For half a century its rusting hulk has risen, whale-like, from the waters of the River Clyde. But what is the story of the "Sugar Boat"?
On the evening of 27 January 1974 fierce winds were battering Scotland's west coast.
Moored on the River Clyde, waiting to unload its cargo of raw east African sugar for the Tate & Lyle refinery in Greenock, the MV Captayannis felt the full force of the storm.
As gusts of more than 60mph whipped up the river, the Greek-registered cargo vessel dragged its anchor and started to drift.
The captain, Theodorakis Ionnis, immediately ordered his crew to start up the engines.
His plan was to head for the more sheltered waters of Gare Loch but then disaster struck.
The ship drifted into the anchor chains of a BP tanker, British Light, ripping a hole in the hull of the Captayannis below the waterline.
As water flooded in, overwhelming the pumps, rescuers set out in small boats to help - among them the tug Labrador and the Clyde Marine Motoring Company's passenger launch MV Rover.
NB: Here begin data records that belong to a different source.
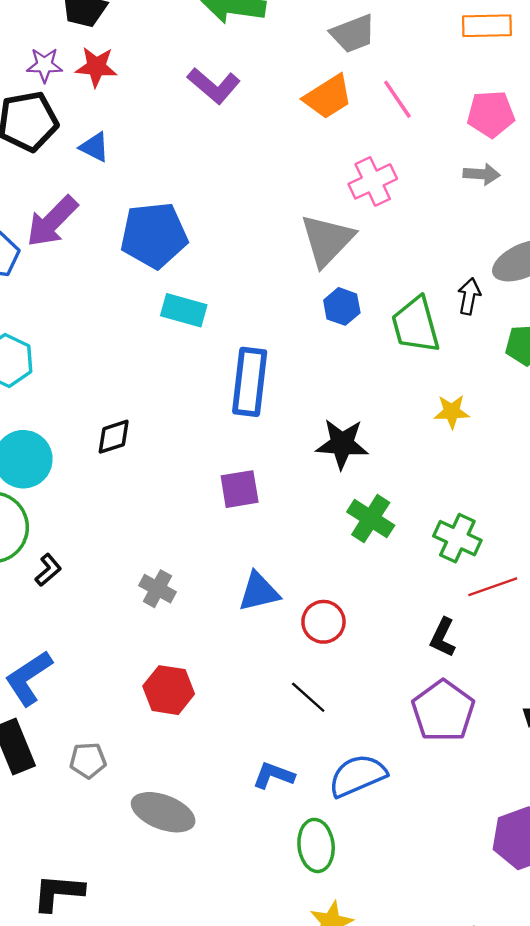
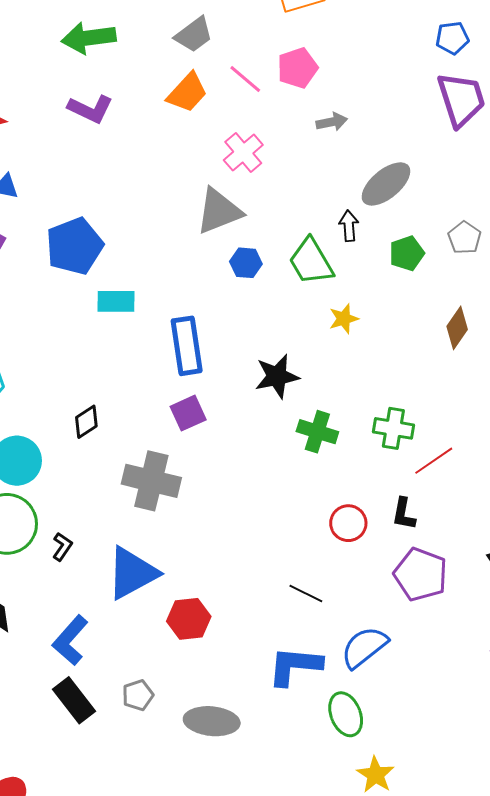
pink pentagon: (491, 114) -> (297, 68), moved
gray triangle: (327, 240) -> (219, 211), turned 40
yellow star: (452, 412) -> (344, 319), moved
purple square: (240, 489) -> (188, 413), moved
gray cross: (157, 589) -> (151, 481), moved, size x1.8
blue triangle: (259, 592) -> (132, 573), moved, size x1.5
red circle: (323, 622) -> (348, 523), moved
blue L-shape: (274, 775) -> (295, 666), size x1.6

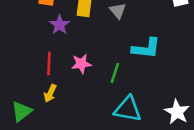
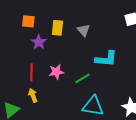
green line: (115, 73) -> (83, 78), turned 42
yellow arrow: (50, 93) -> (33, 95), turned 136

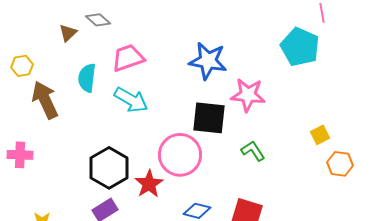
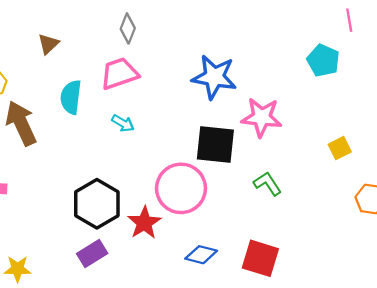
gray diamond: (98, 20) -> (128, 28), moved, turned 70
cyan pentagon: (300, 47) -> (323, 60), size x0.7
cyan arrow: (131, 100) -> (123, 123), size x0.6
yellow square: (320, 135) -> (340, 148), moved

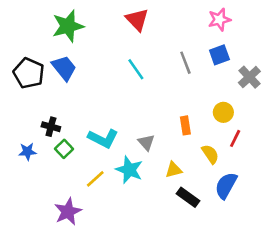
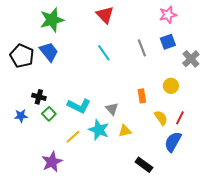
red line: (235, 138) -> (180, 118), moved
yellow triangle: (174, 170) -> (125, 131), moved
black rectangle: (188, 197) -> (144, 165), moved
A Clyde river pilot, Alan Hepburn, bravely scrambled aboard the stricken ship and advised the Greek captain his best hope was to beach it on a nearby sandbar.
Once on the mud, the Captayannis listed to port, allowing the the 30-strong Greek and African crew to jump on to the heaving deck of the Rover.
But in the morning, as the tide receded, the Captayannis keeled over, never to sail again.
Disputes over ownership and insurance scuppered any salvage attempts. A plan to blow it up was shelved because of its proximity to the Ardmore Point bird sanctuary.
The wreck's location, midway between Greenock and Helensburgh, poses no danger to shipping - so it has simply been left to rust.
Over the decades, looters have stripped the vessel of its most valuable fittings, but the ship remains stubbornly intact.
An attraction for divers and curious kayakers, it is also a haven for fish and seabirds that have colonised its empty hatches.
Since 2020 it has become popular as an excursion destination with short viewing trips operating out of Greenock.
The tour boat allows up to 12 visitors at a time to get almost within touching distance of the rusting hulk.
Once up close, they are often struck by the pungent smell of the bird droppings that have built up over the years.
The Captayannis was originally called Norden when it was launched in Denmark in 1946 but for locals it is now known as the "Sugar Boat" or "Sugar Ship".
In Helensburgh, on the northern bank of the Clyde, there is even a hotel and restaurant named after it.
The elements are slowly eroding the Sugar Boat but for the foreseeable future, it remains as much a part of the Clyde landscape as the hills that surround it.